The Perrins note that “these are rights established under the most extensive Equal Protection Clause of our Louisiana Constitution, not ‘political.’ They are in fact constitutionally protected rights.”

Women of Wisdom, a diverse nonprofit women’s group that seeks unity and inclusiveness among women, also released a statement on Friday opposing the new policy “prohibiting the posting of books on topics concerning specific segments of the population, including women, LGBTQIA+, Black, Cajun, Indigenous, Asian, and Latino, as well as topics that some might deem “controversial.”

“Make no mistake, this policy is discriminatory and hurtful to all members of our community,” the group wrote. “At WOW, we believe we are stronger together. Part of that strength is being able to share and celebrate who we are. We urge the Lafayette Parish Public Library to reverse that policy.”

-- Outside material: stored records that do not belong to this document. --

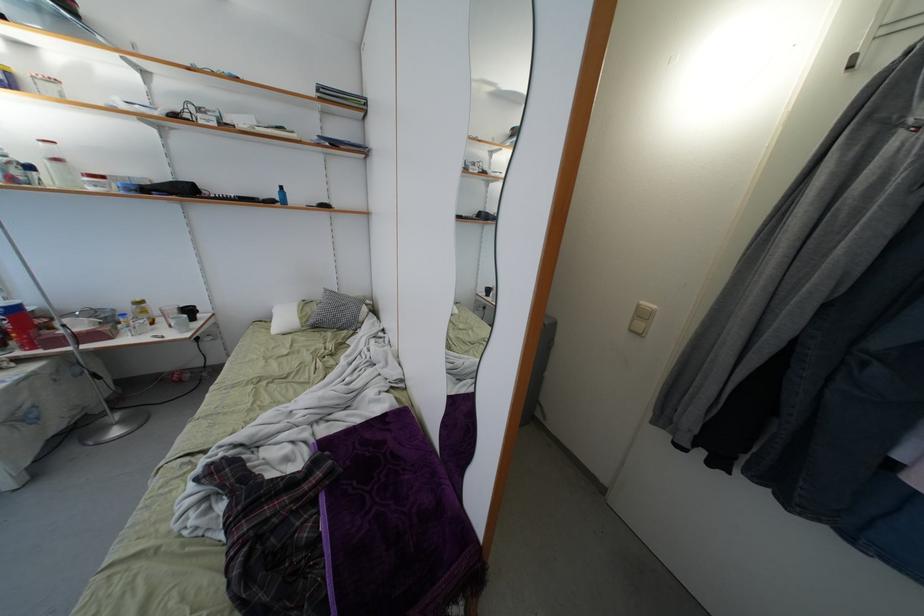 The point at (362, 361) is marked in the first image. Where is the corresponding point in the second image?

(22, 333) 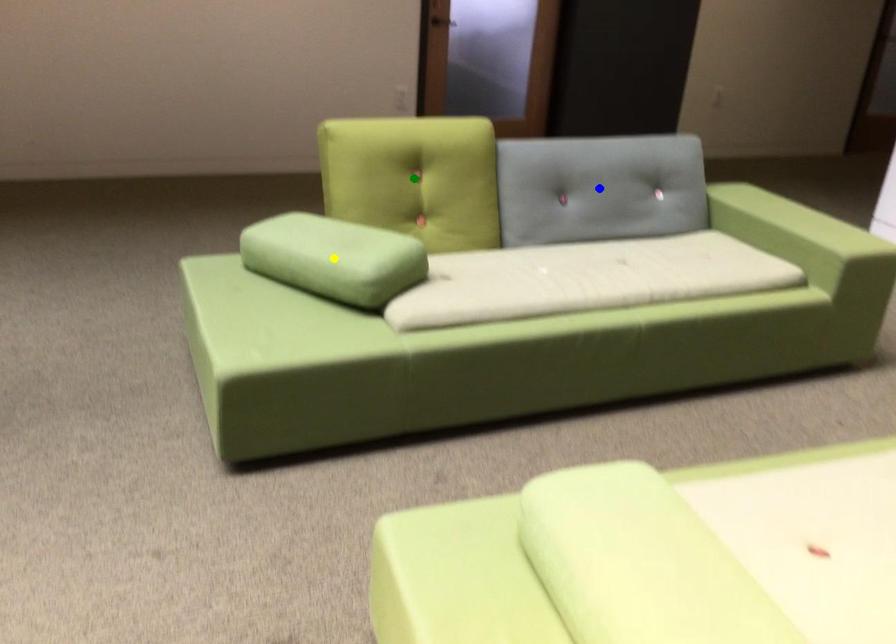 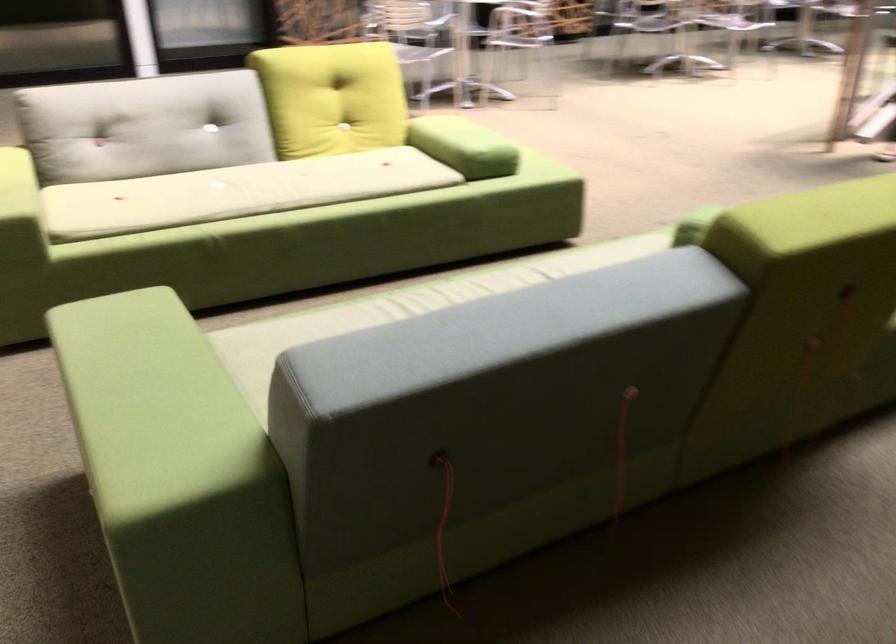 I am providing you with two images of the same scene from different viewpoints. Three points are marked in image1. Which point corresponds to a part or object that is occluded in image2?In image1, three points are marked. Which of them correspond to a part or object that is occluded in image2?Among the three points shown in image1, which one corresponds to a part or object that is no longer visible due to occlusion in image2?

green point, yellow point, blue point cannot be seen in image2. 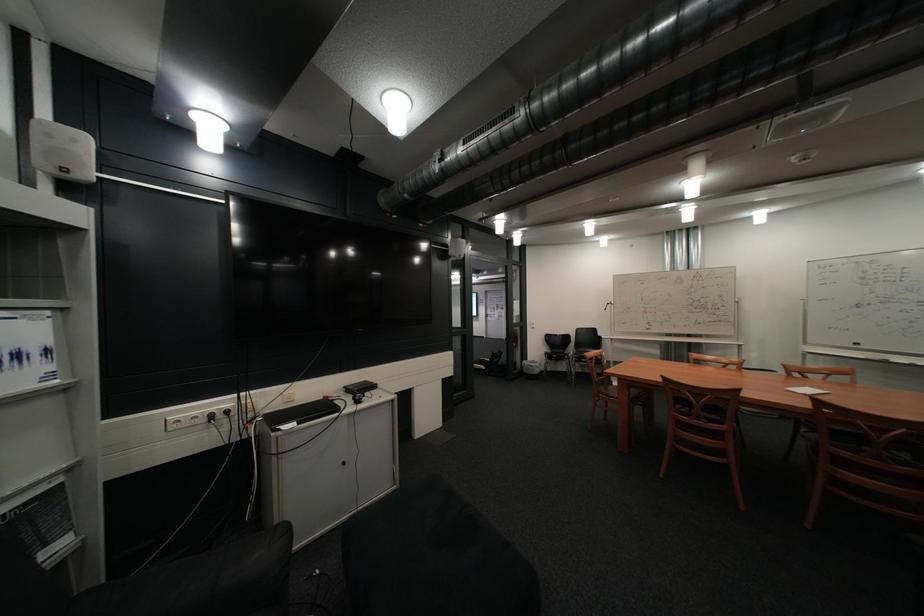 I want to click on white booklet, so click(38, 390). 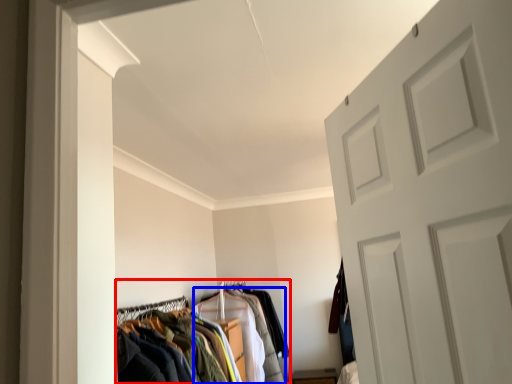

Over the past 20 or so months, the library board has become increasingly conservative and controversial, with actions drawing ire from the black community and the LGBTQ community. In 2020 and 2021, Stephanie Armbruster and Robert Judge were appointed to the board. Prior to joining the board, both were active opponents of Drag Queen Story Time at the library. The judge was elected chairman of the board in November after serving just nine months and immediately tried to implement controversial changes.

Since then, Michael Lunsford of St. Martin Parish and executive director of Citizens for a New Louisiana, has challenged two books, seeking to have them banned. “This Book is Gay”, a non-fiction book for teens, was the first. A committee voted not to ban the book, and the full board voted 4 to 2 against its removal. Armbruster and Judge voted to remove it immediately. Instead, Gillane decided to move all teenage nonfiction to the adult fiction section, which appeased Lunsford and the board.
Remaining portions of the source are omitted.